Juga
Juga | |
---|---|
Scientific classification | |
Kingdom: | Animalia |
Phylum: | Mollusca |
Class: | Gastropoda |
(unranked): | clade Caenogastropoda clade Sorbeoconcha |
Superfamily: | Cerithioidea |
Family: | Semisulcospiridae |
Genus: | Juga H. Adams & A. Adams, 1854[1] |
For the municipality in Finland, see Juuka
Juga is a genus of freshwater snails with a gill and an operculum, aquatic gastropod mollusks in the family Semisulcospiridae.
These snails are native to the rivers of the northwestern United States and adjacent British Columbia. Several species are endemic to isolated large springs in the American Great Basin.
The most abundant and widespread species, Juga plicifera, attains a height of up to 35 mm. It is sculpted with fine spiral ridges and variably developed ribs that frequently disappear in parts of the shell made as the animal matures.
Species
The following species and subspecies are listed by Burch (1982):[2]
Subgenus Juga s.s.
- Juga hemphilli
- Juga hemphilli dallensis
- Juga plicifera
- Juga silicula
Subgenus Calibasis
- Juga acutifilosa
- Juga acutifilosa pittensis
- Juga acutifilosa siskiyouensis
- Juga occata
Subgenus Oreobasis
- Juga bulbosa
- Juga interioris
- Juga laurae
- Juga nigrina
Ecology
Parasite of Juga spp. include bacterium Neorickettsia risticii that causes Potomac horse fever and the associated trematode vector.[3]
References
- ↑ Adams H. (1854).

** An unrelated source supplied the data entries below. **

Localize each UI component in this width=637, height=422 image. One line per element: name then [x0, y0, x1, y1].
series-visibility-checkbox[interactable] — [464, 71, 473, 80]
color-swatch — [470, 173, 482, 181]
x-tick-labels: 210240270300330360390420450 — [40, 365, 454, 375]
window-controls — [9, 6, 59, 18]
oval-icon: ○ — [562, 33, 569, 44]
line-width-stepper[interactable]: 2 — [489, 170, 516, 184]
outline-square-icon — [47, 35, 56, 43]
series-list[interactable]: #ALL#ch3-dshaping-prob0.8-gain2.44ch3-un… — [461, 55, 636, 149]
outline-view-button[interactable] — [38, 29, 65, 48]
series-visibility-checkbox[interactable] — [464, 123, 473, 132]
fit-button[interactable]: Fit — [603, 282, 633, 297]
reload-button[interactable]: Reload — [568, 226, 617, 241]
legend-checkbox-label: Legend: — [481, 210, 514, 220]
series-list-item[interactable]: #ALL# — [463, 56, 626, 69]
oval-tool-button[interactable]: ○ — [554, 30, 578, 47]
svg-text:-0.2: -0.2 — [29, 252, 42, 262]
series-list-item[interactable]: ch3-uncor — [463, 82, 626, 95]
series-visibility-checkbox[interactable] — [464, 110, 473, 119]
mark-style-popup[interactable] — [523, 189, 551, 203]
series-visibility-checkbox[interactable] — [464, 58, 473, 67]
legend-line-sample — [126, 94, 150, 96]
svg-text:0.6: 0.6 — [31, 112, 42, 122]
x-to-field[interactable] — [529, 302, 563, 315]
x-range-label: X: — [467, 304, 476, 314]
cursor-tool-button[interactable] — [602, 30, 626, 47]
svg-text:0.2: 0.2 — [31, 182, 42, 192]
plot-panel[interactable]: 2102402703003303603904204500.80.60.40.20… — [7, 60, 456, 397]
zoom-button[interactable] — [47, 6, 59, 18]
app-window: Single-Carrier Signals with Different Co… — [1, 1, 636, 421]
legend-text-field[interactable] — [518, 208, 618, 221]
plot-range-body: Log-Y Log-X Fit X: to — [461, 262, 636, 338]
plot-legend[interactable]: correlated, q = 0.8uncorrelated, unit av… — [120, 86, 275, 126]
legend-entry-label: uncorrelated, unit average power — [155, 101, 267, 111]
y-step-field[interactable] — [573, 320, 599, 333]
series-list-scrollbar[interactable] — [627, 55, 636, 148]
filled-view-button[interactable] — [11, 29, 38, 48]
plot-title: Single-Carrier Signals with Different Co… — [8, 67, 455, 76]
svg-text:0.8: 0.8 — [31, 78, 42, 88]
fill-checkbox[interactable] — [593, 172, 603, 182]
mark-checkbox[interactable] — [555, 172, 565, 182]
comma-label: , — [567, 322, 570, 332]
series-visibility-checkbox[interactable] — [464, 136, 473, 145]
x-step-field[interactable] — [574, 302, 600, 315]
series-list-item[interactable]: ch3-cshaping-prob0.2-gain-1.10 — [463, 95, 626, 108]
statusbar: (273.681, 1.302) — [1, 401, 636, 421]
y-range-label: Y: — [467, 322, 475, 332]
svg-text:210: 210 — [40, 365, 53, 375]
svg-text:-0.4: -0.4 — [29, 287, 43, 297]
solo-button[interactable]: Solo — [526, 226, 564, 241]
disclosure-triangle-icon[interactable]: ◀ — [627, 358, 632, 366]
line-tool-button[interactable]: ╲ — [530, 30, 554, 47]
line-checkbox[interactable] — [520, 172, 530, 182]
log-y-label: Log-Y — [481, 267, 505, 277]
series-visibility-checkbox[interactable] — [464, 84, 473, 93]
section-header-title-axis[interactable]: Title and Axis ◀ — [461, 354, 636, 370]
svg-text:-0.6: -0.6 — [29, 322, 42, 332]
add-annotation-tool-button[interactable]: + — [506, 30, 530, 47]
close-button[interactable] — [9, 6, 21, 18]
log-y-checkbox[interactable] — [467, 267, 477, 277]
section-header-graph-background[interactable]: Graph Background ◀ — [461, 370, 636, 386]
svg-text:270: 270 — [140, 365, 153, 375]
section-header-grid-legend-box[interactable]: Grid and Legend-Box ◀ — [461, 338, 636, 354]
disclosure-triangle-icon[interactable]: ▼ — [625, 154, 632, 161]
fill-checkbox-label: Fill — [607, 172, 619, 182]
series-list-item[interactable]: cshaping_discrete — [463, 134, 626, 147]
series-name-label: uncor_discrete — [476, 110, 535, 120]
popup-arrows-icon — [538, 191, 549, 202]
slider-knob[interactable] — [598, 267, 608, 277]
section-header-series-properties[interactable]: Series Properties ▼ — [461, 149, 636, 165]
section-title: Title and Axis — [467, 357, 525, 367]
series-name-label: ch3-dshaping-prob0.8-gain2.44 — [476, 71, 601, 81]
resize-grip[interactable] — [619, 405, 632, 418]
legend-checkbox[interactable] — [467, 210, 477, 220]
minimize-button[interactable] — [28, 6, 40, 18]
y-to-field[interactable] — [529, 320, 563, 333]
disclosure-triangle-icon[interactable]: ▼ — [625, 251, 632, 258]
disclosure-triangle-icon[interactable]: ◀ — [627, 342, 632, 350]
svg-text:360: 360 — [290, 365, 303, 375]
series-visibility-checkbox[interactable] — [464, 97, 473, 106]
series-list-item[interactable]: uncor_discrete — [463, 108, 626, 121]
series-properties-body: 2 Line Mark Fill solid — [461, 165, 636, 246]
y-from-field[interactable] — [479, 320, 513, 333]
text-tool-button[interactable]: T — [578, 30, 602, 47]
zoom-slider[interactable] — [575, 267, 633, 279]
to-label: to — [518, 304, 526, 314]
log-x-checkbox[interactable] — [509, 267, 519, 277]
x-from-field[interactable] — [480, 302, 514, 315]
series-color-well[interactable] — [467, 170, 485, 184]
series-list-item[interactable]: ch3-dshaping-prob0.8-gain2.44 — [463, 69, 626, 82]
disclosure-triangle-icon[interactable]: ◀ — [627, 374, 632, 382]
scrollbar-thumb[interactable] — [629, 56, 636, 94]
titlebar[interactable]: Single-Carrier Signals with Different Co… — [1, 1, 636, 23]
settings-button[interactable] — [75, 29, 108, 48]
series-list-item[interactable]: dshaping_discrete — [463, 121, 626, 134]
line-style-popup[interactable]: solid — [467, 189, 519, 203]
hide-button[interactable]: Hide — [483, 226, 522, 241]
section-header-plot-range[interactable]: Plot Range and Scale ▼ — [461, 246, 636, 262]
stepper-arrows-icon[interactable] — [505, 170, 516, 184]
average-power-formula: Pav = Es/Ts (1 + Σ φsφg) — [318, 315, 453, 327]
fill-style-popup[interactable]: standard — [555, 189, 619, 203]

Gen. Rec. Moll. 1: 300.
- ↑ Burch J. B. (1982). Freshwater snails (Mollusca: Gastropoda) of North America. U.S. Environmental Protection Agency, Cincinnati. 294 pp.
- ↑ Reubel, G. H.; Barlough, J. E.; Madigan, J. E. (1998). "Production and characterization of Ehrlichia risticii, the agent of Potomac horse fever, from snails (Pleuroceridae: Juga spp.) in aquarium culture and genetic comparison to equine strains". Journal of clinical microbiology 36 (6): 1501–1511. PMC 104868. PMID 9620368..
- Clarke, Arthur H. 1981. The freshwater mollusks of Canada. National Museums of Canada. 446 pp.